Output the line that contains "Resources (1128, 104)" and every line after it to the end of the entries, with nothing added or left out.
---------------
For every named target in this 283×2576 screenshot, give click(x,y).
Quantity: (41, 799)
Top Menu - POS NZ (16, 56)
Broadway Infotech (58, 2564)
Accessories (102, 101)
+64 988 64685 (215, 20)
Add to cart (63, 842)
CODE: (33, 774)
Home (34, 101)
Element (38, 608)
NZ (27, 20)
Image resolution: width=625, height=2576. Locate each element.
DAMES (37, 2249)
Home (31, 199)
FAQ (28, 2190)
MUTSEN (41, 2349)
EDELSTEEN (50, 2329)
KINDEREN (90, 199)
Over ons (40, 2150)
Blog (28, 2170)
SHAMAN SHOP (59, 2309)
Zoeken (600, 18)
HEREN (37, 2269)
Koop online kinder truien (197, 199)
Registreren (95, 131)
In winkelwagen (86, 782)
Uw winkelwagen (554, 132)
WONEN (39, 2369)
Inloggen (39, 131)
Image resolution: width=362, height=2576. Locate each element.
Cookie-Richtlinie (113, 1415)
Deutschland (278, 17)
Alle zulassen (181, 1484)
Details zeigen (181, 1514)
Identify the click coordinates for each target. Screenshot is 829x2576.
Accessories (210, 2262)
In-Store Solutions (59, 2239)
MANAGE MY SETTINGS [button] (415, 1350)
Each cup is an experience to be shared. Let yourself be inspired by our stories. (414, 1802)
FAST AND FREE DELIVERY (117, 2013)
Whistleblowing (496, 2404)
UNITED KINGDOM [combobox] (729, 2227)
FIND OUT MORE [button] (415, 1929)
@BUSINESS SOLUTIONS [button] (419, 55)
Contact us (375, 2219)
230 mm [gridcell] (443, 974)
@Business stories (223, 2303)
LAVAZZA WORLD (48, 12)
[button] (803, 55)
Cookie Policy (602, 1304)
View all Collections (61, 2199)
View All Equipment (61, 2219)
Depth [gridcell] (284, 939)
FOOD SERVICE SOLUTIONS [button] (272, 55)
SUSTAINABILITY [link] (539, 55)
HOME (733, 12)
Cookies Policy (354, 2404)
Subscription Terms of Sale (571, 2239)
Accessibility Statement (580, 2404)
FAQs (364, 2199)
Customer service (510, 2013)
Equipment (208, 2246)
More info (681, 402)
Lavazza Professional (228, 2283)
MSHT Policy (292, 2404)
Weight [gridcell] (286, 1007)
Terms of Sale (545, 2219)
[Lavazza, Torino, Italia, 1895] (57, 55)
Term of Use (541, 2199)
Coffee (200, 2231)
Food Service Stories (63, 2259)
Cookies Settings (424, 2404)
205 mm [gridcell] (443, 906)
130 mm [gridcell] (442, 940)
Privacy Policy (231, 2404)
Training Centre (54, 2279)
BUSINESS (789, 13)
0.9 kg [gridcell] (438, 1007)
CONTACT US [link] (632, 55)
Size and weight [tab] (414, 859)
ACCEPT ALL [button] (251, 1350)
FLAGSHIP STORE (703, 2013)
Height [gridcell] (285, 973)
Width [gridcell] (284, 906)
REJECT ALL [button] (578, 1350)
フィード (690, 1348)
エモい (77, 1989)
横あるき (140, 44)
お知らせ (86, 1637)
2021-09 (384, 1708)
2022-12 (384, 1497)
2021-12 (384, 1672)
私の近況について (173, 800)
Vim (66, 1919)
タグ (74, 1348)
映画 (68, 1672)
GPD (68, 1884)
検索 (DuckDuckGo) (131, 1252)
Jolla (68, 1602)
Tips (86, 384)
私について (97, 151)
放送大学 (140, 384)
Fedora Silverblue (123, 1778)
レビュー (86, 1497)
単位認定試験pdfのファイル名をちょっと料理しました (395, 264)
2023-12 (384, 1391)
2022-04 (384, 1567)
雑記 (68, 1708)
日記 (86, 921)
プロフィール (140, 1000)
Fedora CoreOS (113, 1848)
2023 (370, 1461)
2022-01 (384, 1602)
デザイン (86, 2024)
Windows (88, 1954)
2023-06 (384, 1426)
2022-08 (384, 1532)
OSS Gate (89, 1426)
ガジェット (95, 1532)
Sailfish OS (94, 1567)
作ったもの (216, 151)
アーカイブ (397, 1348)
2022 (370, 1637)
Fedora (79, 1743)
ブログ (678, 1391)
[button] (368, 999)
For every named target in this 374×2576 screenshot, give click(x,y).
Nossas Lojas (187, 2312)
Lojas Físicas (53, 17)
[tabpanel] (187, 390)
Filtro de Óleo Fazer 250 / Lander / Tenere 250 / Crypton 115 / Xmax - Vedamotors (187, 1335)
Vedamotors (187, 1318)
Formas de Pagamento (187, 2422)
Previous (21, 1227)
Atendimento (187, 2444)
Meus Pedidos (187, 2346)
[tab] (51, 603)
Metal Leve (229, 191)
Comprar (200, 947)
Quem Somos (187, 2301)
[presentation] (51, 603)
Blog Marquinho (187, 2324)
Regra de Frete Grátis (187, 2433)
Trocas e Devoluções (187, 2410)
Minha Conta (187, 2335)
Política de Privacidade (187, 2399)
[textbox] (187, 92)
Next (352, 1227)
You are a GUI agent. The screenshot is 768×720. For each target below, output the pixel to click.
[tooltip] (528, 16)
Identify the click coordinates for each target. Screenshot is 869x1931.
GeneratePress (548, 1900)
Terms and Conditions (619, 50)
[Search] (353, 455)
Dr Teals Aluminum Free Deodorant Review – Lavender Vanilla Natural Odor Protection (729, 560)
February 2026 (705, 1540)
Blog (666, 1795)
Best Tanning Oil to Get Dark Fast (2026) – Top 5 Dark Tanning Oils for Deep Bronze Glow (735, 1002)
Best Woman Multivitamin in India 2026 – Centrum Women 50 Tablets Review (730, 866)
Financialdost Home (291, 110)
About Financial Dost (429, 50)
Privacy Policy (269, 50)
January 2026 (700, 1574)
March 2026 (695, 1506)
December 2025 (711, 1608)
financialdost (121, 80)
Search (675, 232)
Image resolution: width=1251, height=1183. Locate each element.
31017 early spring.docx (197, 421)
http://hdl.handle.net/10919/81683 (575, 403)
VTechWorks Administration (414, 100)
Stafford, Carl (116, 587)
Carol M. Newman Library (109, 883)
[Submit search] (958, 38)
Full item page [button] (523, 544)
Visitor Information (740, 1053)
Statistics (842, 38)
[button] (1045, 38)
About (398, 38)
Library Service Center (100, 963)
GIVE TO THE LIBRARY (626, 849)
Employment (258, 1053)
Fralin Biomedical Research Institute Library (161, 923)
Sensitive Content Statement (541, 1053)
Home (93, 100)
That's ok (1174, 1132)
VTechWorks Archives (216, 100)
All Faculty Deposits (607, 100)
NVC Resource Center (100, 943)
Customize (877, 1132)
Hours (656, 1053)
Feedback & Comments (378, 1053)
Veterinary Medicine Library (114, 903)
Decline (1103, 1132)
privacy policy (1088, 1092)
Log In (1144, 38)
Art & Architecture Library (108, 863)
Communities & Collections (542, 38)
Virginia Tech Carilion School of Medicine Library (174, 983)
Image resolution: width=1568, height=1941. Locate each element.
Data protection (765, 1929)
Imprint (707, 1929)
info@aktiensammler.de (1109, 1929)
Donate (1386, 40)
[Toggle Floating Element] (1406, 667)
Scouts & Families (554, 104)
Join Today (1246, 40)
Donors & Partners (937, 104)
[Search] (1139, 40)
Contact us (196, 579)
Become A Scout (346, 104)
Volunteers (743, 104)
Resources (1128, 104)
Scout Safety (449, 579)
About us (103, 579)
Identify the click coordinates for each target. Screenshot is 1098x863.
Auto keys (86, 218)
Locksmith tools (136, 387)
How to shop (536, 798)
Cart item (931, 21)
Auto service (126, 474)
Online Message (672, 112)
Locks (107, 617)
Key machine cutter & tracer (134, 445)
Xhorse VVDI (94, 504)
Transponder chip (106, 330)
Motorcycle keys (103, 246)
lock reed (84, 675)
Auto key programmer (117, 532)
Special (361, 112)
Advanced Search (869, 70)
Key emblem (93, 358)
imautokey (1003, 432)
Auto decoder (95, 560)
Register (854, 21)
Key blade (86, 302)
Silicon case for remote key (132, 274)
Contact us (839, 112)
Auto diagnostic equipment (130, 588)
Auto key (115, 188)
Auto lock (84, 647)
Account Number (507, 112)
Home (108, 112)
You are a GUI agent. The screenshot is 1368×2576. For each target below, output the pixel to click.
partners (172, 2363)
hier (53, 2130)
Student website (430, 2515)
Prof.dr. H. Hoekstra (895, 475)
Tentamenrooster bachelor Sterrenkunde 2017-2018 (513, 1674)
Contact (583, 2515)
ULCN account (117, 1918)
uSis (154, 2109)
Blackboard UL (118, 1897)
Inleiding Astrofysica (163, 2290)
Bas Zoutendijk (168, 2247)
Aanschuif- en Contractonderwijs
---------------
→ **TASK OUTPUT**:
Resources (1128, 104)
Scout Safety (449, 579)
About us (103, 579)
Identify the click coordinates for each target. Screenshot is 1098x863.
Auto keys (86, 218)
Locksmith tools (136, 387)
How to shop (536, 798)
Cart item (931, 21)
Auto service (126, 474)
Online Message (672, 112)
Locks (107, 617)
Key machine cutter & tracer (134, 445)
Xhorse VVDI (94, 504)
Transponder chip (106, 330)
Motorcycle keys (103, 246)
lock reed (84, 675)
Auto key programmer (117, 532)
Special (361, 112)
Advanced Search (869, 70)
Key emblem (93, 358)
imautokey (1003, 432)
Auto decoder (95, 560)
Register (854, 21)
Key blade (86, 302)
Silicon case for remote key (132, 274)
Contact us (839, 112)
Auto diagnostic equipment (130, 588)
Auto key (115, 188)
Auto lock (84, 647)
Account Number (507, 112)
Home (108, 112)
You are a GUI agent. The screenshot is 1368×2576. For each target below, output the pixel to click.
partners (172, 2363)
hier (53, 2130)
Student website (430, 2515)
Prof.dr. H. Hoekstra (895, 475)
Tentamenrooster bachelor Sterrenkunde 2017-2018 (513, 1674)
Contact (583, 2515)
ULCN account (117, 1918)
uSis (154, 2109)
Blackboard UL (118, 1897)
Inleiding Astrofysica (163, 2290)
Bas Zoutendijk (168, 2247)
Aanschuif- en Contractonderwijs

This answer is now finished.